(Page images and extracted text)
☆ ☆ ☆

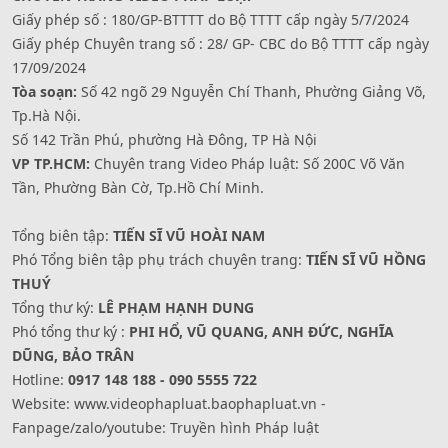
Giấy phép số : 180/GP-BTTTT do Bộ TTTT cấp ngày 5/7/2024
Giấy phép Chuyên trang số : 28/ GP- CBC do Bộ TTTT cấp ngày
17/09/2024
Tòa soạn:
Số 42 ngõ 29 Nguyễn Chí Thanh, Phường Giảng Võ,
Tp.Hà Nội.
Số 142 Trần Phú, phường Hà Đông, TP Hà Nội
VP TP.HCM:
Chuyên trang Video Pháp luật: Số 200C Võ Văn
Tần, Phường Bàn Cờ, Tp.Hồ Chí Minh.
Tổng biên tập:
TIẾN SĨ VŨ HOÀI NAM
Phó Tổng biên tập phụ trách chuyên trang:
TIẾN SĨ VŨ HỒNG
THUÝ
Tổng thư ký:
LÊ PHẠM HẠNH DUNG
Phó tổng thư ký :
PHI HỔ, VŨ QUANG, ANH ĐỨC, NGHĨA
DŨNG, BẢO TRÂN
Hotline:
0917 148 188 - 090 5555 722
Website: www.videophapluat.baophapluat.vn -
Fanpage/zalo/youtube: Truyền hình Pháp luật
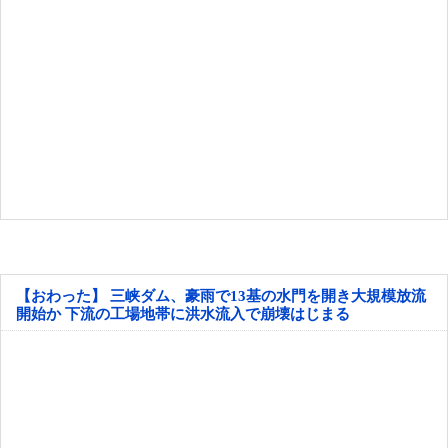
【おわった】 三峡ダム、豪雨で13基の水門を開き大規模放流
開始か 下流の工場地帯に洪水流入で崩壊はじまる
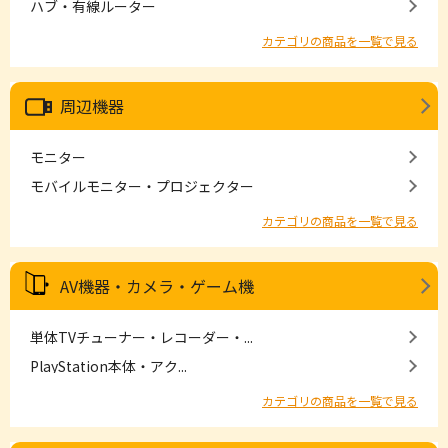
ハブ・有線ルーター
カテゴリの商品を一覧で見る
周辺機器
モニター
モバイルモニター・プロジェクター
カテゴリの商品を一覧で見る
AV機器・カメラ・ゲーム機
単体TVチューナー・レコーダー・...
PlayStation本体・アク...
カテゴリの商品を一覧で見る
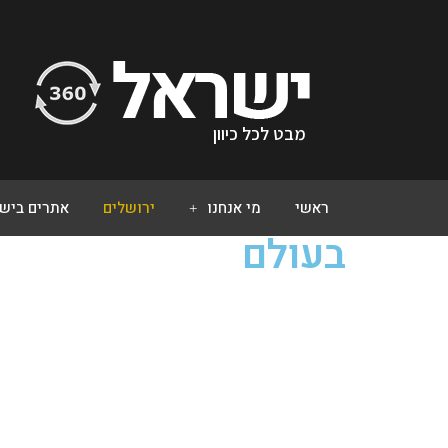
מבט לכל כיוון
ראשי
מי אנחנו
ירושלים
אתרים ביש
בעולם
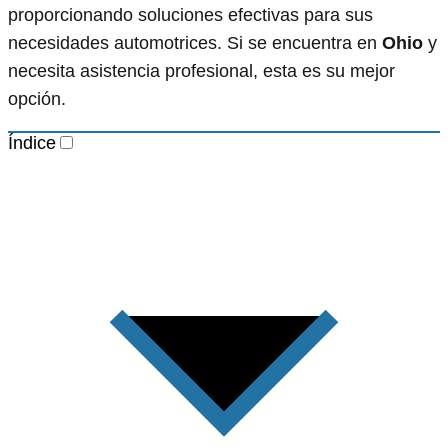
proporcionando soluciones efectivas para sus
necesidades automotrices. Si se encuentra en
Ohio
y
necesita asistencia profesional, esta es su mejor
opción.
Índice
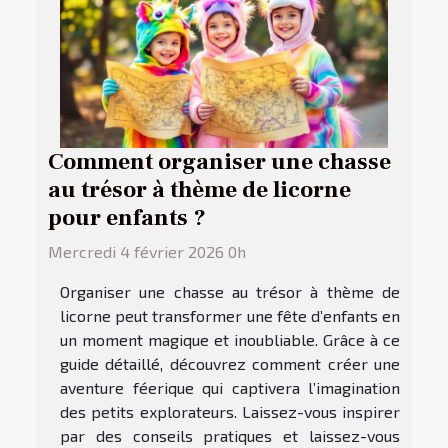
Comment organiser une chasse
au trésor à thème de licorne
pour enfants ?
Mercredi 4 février 2026 0h
Organiser une chasse au trésor à thème de
licorne peut transformer une fête d’enfants en
un moment magique et inoubliable. Grâce à ce
guide détaillé, découvrez comment créer une
aventure féerique qui captivera l’imagination
des petits explorateurs. Laissez-vous inspirer
par des conseils pratiques et laissez-vous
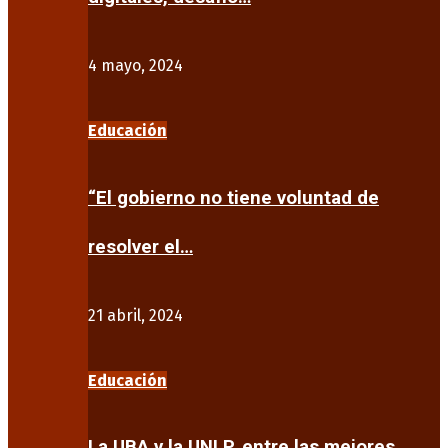
4 mayo, 2024
Educación
“El gobierno no tiene voluntad de
resolver el…
21 abril, 2024
Educación
La UBA y la UNLP, entre las mejores…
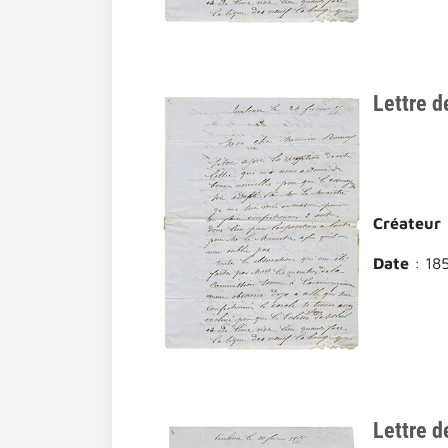
Lettre d
Créateur
Date
: 18
Lettre d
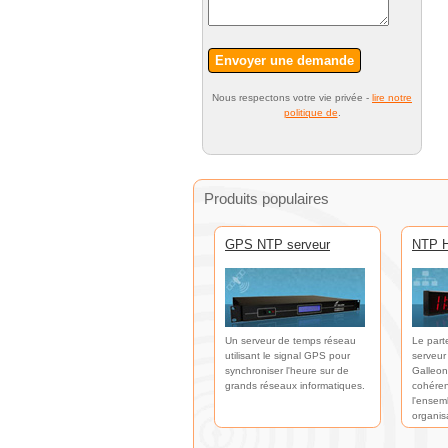
Envoyer une demande
Nous respectons votre vie privée -
lire notre
politique de
.
Produits populaires
GPS NTP serveur
NTP H
Un serveur de temps réseau
Le part
utilisant le signal GPS pour
serveur
synchroniser l'heure sur de
Galleon
grands réseaux informatiques.
cohéren
l'ensem
organis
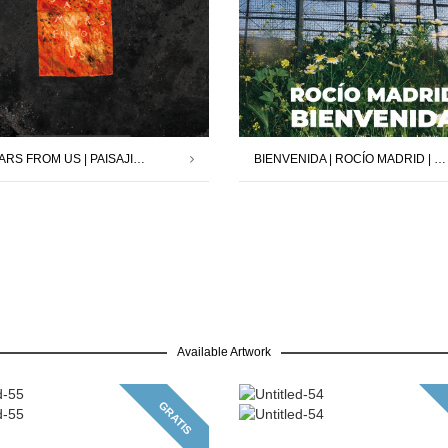
SAVE MARS FROM US | PAISAJISTAS | 12.12.25 – 24.01.26
BIENVENIDA | ROCÍO MADRID | 17.10.25 -29.11.25
Available Artwork
GRATIS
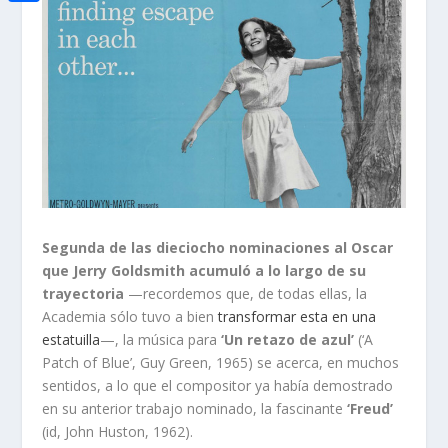
i
h
o
C
e
t
a
o
o
d
t
t
k
m
I
e
s
p
n
r
A
a
p
r
p
t
i
Segunda de las dieciocho nominaciones al Oscar
que Jerry Goldsmith acumuló a lo largo de su
r
trayectoria
—recordemos que, de todas ellas, la
Academia sólo tuvo a bien
transformar esta en una
estatuilla
—, la música para
‘Un retazo de azul’
(‘A
Patch of Blue’, Guy Green, 1965) se acerca, en muchos
sentidos, a lo que el compositor ya había demostrado
en su anterior trabajo nominado, la fascinante
‘Freud’
(id, John Huston, 1962).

☆ ☆ ☆

■ **What is required**
The records, exactly as written but without images, should be returned.

■ **Output of the task**
Giấy phép số : 180/GP-BTTTT do Bộ TTTT cấp ngày 5/7/2024
Giấy phép Chuyên trang số : 28/ GP- CBC do Bộ TTTT cấp ngày
17/09/2024
Tòa soạn:
Số 42 ngõ 29 Nguyễn Chí Thanh, Phường Giảng Võ,
Tp.Hà Nội.
Số 142 Trần Phú, phường Hà Đông, TP Hà Nội
VP TP.HCM:
Chuyên trang Video Pháp luật: Số 200C Võ Văn
Tần, Phường Bàn Cờ, Tp.Hồ Chí Minh.
Tổng biên tập:
TIẾN SĨ VŨ HOÀI NAM
Phó Tổng biên tập phụ trách chuyên trang:
TIẾN SĨ VŨ HỒNG
THUÝ
Tổng thư ký:
LÊ PHẠM HẠNH DUNG
Phó tổng thư ký :
PHI HỔ, VŨ QUANG, ANH ĐỨC, NGHĨA
DŨNG, BẢO TRÂN
Hotline:
0917 148 188 - 090 5555 722
Website: www.videophapluat.baophapluat.vn -
Fanpage/zalo/youtube: Truyền hình Pháp luật
【おわった】 三峡ダム、豪雨で13基の水門を開き大規模放流
開始か 下流の工場地帯に洪水流入で崩壊はじまる
ハブ・有線ルーター
カテゴリの商品を一覧で見る
周辺機器
モニター
モバイルモニター・プロジェクター
カテゴリの商品を一覧で見る
AV機器・カメラ・ゲーム機
単体TVチューナー・レコーダー・...
PlayStation本体・アク...
カテゴリの商品を一覧で見る
מבט לכל כיוון
ראשי
מי אנחנו
ירושלים
אתרים ביש
בעולם
proporcionando soluciones efectivas para sus
necesidades automotrices. Si se encuentra en
Ohio
y
necesita asistencia profesional, esta es su mejor
opción.
Índice
Comment organiser une chasse
au trésor à thème de licorne
pour enfants ?
Mercredi 4 février 2026 0h
Organiser une chasse au trésor à thème de
licorne peut transformer une fête d’enfants en
un moment magique et inoubliable. Grâce à ce
guide détaillé, découvrez comment créer une
aventure féerique qui captivera l’imagination
des petits explorateurs. Laissez-vous inspirer
par des conseils pratiques et laissez-vous
4 mayo, 2024
Educación
“El gobierno no tiene voluntad de
resolver el…
21 abril, 2024
Educación
La UBA y la UNLP, entre las mejores…
Lettre d
Créateur
Date
: 18
Lettre d
Envoyer une demande
Nous respectons votre vie privée -
lire notre
politique de
.
Produits populaires
GPS NTP serveur
NTP H
Un serveur de temps réseau
Le part
utilisant le signal GPS pour
serveur
synchroniser l'heure sur de
Galleon
grands réseaux informatiques.
cohéren
l'ensem
organis
SAVE MARS FROM US | PAISAJISTAS | 12.12.25 – 24.01.26
BIENVENIDA | ROCÍO MADRID | 17.10.25 -29.11.25
Available Artwork
GRATIS
i
h
o
C
e
t
a
o
o
d
t
t
k
m
I
e
s
p
n
r
A
a
p
r
p
t
i
Segunda de las dieciocho nominaciones al Oscar
que Jerry Goldsmith acumuló a lo largo de su
r
trayectoria
—recordemos que, de todas ellas, la
Academia sólo tuvo a bien
transformar esta en una
estatuilla
—, la música para
‘Un retazo de azul’
(‘A
Patch of Blue’, Guy Green, 1965) se acerca, en muchos
sentidos, a lo que el compositor ya había demostrado
en su anterior trabajo nominado, la fascinante
‘Freud’
(id, John Huston, 1962).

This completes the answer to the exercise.